Exercise: Identify all lines of the data containing the string "Білгород" and copy them.
== Data section ==
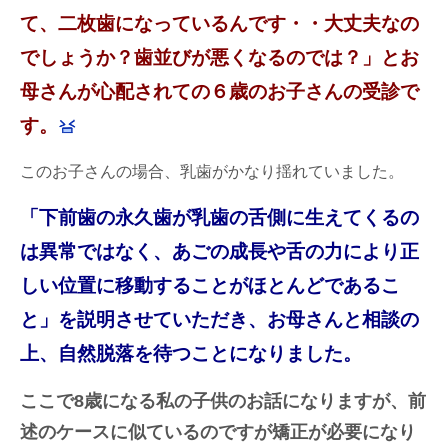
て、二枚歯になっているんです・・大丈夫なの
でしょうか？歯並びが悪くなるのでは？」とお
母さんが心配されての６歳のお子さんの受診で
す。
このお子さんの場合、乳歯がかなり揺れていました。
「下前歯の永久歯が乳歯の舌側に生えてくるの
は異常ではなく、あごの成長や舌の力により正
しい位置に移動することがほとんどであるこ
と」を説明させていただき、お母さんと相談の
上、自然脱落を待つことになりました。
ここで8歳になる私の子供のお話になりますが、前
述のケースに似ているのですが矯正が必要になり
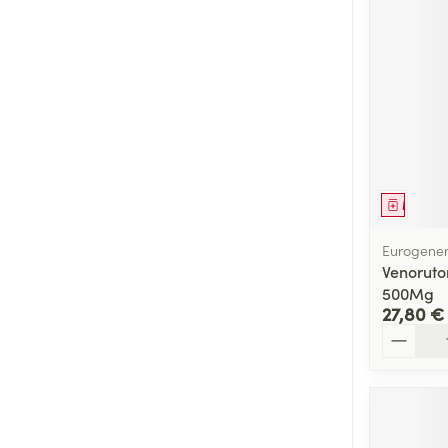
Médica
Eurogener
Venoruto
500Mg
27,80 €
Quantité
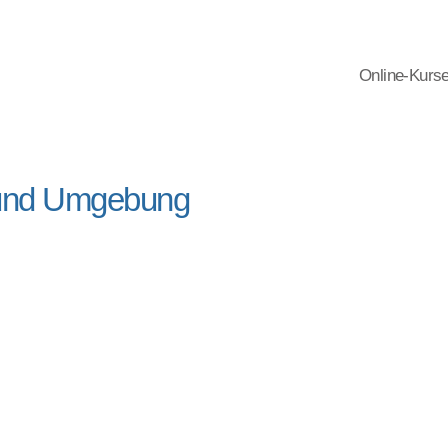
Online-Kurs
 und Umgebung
===
== Data section ==
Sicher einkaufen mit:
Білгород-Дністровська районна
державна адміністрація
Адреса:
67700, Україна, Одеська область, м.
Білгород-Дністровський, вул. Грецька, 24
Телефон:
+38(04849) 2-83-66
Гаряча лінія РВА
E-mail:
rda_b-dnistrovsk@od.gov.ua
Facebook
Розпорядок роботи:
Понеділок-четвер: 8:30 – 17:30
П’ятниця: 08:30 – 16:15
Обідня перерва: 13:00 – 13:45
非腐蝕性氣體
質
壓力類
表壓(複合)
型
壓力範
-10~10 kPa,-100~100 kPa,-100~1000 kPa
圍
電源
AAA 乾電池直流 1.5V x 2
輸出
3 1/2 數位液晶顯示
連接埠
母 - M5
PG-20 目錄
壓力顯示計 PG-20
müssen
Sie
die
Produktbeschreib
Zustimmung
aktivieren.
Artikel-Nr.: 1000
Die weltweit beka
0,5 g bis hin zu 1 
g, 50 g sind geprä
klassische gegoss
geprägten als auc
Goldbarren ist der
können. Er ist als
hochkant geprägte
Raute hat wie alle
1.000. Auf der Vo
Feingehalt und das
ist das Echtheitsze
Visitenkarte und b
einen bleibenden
===
Result of the task:
Білгород-Дністровська районна
Білгород-Дністровський, вул. Грецька, 24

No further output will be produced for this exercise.